This summer, we are working as volunteers at Los Quinchos, a Nicaraguan non-profit organization that seeks to rehabilitate and offer hospitality to abandoned and mistreated street children from Managua, many of whom are victims of domestic and sexual violence, as well as drug addiction. The organization has four main projects: the Filter House in Managua, the Los Quinchos and Las Yahoska projects in San Marcos, and a career development project for older teens in Granada. The organization was founded by Zelinda Roccia, an Italian woman who, during a visit to Nicaragua in 1991, witnessed the devastating reality of so many homeless boys living on the streets of Managua (many of whom were orphaned by the Contra Wars of the late 1980´s); that same year, she uprooted her life in Italy to found Los Quinchos. “Quinchos” is an Italian word meaning “little rascals,” and it is the term that is used to affectionately refer to the boys in the program; four years later, Las Yahoskas (named after a river in Nicaragua) was founded to serve girls living in similar circumstances on the streets of Managua.

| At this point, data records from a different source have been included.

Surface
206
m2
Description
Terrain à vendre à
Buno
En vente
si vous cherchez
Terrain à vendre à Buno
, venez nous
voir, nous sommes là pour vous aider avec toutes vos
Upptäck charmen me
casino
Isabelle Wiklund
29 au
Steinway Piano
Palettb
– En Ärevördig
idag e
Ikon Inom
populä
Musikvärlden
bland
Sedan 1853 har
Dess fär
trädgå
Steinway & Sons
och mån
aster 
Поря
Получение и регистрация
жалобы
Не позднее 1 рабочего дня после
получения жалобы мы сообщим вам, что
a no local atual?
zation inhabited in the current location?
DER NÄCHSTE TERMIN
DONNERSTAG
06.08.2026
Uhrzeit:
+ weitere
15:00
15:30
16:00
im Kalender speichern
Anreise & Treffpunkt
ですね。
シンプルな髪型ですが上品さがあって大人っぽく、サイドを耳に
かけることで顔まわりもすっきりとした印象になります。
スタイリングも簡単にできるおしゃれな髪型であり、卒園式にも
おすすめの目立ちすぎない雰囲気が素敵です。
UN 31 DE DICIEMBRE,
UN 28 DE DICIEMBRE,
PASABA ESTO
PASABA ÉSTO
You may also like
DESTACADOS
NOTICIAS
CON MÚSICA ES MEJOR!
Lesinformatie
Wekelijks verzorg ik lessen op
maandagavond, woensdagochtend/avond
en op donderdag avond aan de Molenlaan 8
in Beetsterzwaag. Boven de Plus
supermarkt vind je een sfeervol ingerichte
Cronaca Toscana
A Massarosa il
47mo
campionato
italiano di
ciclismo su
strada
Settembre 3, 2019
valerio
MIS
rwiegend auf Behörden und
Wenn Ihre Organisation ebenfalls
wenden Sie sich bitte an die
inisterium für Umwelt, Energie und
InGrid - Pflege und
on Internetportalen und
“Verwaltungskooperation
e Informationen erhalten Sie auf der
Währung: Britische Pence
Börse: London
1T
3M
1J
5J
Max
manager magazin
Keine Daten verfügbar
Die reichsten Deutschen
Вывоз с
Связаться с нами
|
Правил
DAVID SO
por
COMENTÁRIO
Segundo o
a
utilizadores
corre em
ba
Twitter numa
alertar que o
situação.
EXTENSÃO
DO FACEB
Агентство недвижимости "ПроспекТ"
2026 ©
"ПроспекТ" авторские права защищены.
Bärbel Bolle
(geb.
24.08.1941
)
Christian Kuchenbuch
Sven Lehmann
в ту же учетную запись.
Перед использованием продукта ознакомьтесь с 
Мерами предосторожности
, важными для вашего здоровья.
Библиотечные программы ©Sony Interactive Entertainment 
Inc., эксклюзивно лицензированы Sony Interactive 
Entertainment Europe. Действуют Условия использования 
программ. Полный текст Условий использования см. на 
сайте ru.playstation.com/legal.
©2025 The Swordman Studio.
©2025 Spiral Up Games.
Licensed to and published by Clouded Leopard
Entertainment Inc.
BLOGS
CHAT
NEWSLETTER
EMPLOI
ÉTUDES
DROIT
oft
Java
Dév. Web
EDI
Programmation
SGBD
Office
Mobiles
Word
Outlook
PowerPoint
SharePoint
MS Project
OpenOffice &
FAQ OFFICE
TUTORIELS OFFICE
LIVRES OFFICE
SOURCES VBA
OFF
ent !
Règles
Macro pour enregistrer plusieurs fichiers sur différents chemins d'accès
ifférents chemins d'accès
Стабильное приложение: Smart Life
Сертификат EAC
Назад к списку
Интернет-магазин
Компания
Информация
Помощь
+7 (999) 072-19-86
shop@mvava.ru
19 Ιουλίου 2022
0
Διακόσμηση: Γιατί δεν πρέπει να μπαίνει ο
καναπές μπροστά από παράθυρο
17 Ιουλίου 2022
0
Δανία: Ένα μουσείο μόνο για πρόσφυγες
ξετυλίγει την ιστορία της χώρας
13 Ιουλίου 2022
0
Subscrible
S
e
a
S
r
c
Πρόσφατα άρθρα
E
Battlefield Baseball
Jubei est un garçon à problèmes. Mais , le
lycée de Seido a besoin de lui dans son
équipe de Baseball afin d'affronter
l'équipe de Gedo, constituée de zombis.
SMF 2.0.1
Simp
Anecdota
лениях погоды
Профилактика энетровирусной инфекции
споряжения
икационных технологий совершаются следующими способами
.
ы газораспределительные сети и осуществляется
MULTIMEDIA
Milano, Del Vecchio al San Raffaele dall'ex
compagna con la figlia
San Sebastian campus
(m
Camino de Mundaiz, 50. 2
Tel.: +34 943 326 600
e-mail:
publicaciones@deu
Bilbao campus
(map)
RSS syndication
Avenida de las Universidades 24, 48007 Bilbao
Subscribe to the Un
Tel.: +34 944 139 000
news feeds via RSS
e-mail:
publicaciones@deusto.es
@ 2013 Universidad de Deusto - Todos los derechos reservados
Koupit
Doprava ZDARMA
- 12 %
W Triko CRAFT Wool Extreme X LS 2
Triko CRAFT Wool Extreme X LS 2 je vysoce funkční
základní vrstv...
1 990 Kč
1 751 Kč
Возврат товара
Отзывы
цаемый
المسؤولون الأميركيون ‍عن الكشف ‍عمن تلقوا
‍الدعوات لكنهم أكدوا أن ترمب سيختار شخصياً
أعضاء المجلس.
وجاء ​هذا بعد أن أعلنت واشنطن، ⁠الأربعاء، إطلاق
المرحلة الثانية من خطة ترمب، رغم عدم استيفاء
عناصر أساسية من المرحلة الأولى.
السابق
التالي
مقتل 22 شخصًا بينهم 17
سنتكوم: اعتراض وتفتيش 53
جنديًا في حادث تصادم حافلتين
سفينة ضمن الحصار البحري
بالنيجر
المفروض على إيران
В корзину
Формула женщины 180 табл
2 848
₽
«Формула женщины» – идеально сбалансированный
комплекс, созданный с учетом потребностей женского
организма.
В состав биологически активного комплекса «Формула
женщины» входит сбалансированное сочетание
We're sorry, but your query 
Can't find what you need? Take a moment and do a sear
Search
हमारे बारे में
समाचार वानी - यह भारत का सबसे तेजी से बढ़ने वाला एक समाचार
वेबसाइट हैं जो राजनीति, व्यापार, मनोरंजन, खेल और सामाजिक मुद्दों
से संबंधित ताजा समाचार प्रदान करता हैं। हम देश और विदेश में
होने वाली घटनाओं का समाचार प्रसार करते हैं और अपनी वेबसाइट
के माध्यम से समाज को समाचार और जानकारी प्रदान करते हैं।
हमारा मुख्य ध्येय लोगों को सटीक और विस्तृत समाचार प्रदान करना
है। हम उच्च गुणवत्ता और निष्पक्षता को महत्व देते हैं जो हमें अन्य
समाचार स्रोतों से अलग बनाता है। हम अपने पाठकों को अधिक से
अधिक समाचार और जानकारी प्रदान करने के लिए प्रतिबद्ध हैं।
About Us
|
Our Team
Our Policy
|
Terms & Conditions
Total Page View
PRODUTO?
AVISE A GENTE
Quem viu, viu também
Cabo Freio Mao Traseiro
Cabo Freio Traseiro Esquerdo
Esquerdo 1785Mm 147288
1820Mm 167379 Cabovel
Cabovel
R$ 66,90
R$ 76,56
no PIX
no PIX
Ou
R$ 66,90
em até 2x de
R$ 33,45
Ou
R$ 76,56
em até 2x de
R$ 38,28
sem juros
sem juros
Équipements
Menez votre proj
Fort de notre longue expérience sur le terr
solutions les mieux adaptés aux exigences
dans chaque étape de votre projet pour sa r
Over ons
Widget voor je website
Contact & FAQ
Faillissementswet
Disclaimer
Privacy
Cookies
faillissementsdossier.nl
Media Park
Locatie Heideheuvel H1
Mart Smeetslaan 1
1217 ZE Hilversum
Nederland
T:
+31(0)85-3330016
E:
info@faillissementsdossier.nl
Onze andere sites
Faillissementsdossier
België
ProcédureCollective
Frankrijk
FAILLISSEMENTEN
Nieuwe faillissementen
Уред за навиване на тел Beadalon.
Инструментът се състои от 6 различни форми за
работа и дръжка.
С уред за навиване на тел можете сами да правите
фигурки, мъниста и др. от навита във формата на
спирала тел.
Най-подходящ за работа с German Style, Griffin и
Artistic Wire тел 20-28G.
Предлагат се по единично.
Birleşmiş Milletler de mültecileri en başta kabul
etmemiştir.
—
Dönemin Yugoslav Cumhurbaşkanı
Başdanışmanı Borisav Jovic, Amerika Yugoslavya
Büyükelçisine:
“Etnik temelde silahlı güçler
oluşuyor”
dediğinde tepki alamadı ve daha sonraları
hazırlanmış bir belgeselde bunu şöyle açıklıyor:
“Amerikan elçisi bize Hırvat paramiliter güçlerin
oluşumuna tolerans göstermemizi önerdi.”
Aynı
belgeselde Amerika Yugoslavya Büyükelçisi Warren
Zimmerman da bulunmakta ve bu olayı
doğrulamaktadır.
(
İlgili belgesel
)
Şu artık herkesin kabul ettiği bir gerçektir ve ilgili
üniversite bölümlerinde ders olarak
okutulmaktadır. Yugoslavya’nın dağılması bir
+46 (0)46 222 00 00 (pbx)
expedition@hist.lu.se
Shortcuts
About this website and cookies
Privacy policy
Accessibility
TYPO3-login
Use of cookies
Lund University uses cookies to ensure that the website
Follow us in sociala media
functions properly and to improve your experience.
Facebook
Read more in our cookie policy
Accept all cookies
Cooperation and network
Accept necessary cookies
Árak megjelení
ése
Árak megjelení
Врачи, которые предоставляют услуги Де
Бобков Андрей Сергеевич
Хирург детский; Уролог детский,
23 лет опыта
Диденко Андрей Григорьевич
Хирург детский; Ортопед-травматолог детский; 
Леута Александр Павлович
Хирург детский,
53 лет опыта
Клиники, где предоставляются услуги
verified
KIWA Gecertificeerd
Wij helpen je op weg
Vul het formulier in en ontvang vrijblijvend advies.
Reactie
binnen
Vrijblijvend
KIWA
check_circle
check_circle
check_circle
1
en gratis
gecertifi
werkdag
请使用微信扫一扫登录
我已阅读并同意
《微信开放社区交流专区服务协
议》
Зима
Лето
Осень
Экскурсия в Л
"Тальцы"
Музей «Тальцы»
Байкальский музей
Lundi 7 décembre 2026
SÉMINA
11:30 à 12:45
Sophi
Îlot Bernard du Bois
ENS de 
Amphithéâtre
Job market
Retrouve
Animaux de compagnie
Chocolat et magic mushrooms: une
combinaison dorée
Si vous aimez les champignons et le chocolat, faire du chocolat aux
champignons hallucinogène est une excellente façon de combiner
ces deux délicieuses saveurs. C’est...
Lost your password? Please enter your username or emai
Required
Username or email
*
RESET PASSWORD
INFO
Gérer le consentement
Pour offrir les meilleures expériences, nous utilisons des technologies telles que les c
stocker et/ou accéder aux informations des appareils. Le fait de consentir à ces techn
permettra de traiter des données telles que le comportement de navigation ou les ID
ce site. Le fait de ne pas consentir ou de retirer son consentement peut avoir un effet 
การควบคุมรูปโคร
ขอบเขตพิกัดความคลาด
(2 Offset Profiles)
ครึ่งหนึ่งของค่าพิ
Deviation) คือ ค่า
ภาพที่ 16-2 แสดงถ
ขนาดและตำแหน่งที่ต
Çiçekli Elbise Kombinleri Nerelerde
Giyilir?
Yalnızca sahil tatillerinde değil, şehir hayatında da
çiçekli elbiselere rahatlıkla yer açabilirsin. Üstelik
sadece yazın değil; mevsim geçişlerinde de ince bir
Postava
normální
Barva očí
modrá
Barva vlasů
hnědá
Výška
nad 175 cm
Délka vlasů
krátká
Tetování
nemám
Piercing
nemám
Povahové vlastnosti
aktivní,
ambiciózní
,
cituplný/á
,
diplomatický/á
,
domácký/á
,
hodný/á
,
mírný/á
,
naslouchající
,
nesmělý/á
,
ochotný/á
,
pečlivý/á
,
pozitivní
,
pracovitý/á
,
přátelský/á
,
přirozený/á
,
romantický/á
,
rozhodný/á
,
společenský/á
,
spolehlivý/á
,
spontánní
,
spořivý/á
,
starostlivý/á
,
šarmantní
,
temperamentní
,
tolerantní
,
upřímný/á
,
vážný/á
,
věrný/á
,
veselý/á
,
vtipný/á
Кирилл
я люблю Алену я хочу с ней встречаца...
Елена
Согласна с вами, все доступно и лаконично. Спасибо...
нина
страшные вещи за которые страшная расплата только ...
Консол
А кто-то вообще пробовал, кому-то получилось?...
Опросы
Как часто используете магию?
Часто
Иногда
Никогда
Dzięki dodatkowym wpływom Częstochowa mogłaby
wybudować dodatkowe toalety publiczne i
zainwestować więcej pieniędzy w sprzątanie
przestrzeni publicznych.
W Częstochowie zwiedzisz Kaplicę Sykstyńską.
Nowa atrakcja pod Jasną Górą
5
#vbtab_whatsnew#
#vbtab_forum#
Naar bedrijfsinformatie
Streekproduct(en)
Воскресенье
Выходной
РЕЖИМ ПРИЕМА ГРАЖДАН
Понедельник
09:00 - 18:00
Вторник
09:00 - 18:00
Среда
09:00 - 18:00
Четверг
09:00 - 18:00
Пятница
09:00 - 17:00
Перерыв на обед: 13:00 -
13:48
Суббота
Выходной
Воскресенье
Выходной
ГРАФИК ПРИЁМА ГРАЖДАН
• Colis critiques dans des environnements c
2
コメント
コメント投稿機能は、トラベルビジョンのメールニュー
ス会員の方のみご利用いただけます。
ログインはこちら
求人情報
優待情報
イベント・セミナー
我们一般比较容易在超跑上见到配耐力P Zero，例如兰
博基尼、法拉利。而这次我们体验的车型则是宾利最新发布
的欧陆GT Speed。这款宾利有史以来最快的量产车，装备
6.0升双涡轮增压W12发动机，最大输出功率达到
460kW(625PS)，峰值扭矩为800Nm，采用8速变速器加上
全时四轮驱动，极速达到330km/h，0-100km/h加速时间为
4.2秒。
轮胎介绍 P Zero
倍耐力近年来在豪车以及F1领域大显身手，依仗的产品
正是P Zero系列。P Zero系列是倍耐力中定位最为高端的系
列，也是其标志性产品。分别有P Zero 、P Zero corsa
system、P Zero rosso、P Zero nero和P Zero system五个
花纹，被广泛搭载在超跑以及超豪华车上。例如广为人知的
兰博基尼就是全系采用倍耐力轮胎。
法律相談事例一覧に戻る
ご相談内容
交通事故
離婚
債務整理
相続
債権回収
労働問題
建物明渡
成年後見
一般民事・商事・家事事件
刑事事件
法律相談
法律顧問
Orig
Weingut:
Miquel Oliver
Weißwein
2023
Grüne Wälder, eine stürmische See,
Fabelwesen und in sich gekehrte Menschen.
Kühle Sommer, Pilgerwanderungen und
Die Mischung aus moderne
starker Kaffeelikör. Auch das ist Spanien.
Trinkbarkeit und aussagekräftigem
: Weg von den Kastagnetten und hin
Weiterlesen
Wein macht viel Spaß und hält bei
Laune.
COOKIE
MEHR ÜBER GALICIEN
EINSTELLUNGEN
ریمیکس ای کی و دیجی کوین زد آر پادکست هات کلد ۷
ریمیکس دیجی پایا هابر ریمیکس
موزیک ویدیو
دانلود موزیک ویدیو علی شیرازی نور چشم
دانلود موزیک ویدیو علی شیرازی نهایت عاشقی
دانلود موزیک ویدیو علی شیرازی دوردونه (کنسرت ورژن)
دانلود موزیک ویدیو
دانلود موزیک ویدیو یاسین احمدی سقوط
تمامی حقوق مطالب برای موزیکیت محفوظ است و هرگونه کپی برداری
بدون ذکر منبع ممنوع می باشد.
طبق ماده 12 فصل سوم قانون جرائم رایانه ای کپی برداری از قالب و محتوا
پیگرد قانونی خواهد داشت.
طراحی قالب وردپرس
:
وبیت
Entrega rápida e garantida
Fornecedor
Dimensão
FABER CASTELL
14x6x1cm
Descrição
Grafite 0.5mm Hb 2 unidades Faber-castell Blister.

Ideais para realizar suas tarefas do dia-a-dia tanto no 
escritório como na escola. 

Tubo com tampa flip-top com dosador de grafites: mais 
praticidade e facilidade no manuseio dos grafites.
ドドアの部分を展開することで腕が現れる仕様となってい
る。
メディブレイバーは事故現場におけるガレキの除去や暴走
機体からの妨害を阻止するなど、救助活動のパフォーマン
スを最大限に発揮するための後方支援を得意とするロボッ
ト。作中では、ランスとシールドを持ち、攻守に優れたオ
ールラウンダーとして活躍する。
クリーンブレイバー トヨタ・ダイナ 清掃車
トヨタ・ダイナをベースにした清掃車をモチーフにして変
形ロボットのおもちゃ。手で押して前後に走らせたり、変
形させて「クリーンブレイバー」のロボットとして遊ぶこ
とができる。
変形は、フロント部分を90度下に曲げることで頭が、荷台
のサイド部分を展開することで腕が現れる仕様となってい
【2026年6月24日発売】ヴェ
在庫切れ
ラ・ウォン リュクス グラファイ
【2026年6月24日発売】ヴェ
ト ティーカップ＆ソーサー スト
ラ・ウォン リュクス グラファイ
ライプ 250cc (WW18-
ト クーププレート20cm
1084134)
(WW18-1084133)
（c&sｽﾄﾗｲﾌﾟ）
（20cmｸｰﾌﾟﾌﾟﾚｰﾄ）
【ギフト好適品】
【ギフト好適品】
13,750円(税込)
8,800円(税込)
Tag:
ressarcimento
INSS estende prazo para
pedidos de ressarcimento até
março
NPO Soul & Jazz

The Filter House serves as the organization’s most direct link to the day-to-day lives of kids (usually ranging from ages 6 to 18) living on the streets or in abusive households in Managua. Every child participating in the Filter House program has been assessed by the organization´s “street doctors,” Los Quinchos staff (often former participants in the program themselves, and almost always trained in psychology/social work) who have spent a lot of time with the kids on the streets of Managua, and who have determined which children are living in unhealthy or harmful circumstances (often in their home life), and who, thus, are in need of a relocation to a more stable and nurturing environment. The kids usually live with their parents while participating in this part of the Los Quinchos program, but it is understood by all parties that the end goal is for the children to eventually live permanently at the Los Quinchos or Las Yahoskas sites in San Marcos (weekly weekend visits to San Marcos are an integral part of the Filter House´s efforts to smooth the transition to the more orphanage-like lifestyle at the sites in San Marcos). The Filter House hosts meals, academic reinforcement exercises, as well as various non-academic activities before and after school every day. Participants in the Filter House program usually spend between a few months and a year in this, the organization´s Managuan branch, before officially coming to live at the “finca” (farm) with Los Quinchos or at the organization´s Las Yahoskas site. Though we are not working at the Filter House site specifically, we felt that it was important to explain where the majority of the Quinchos and Yahoskas are initially introduced into the organization.
We are both working at the organization’s main site in San Marcos, a town located about 45 minutes south of Managua that is home to about 30,000 Nicaraguans. As we sit back and reflect on the parts of these past ten weeks in Nicaragua that we will most miss, it becomes clear that getting to know this quirky town has been one of many favorite parts of the experience. We have befriended a handful of San Marcos´ motortaxi fleet (one of whom asked for Rosemary´s hand in marriage this morning…he´s no longer our favorite); we know who sells the best street food, we know at a distance which of the stumbling men are drunk and which are the local ¨locos¨ (in local parlance); we know at what times we can grab a weak thread of wi-fi at each of the few available hotspots; and we know (and have occasionally been known to succumb to the impulse) where we will be offered free kittens.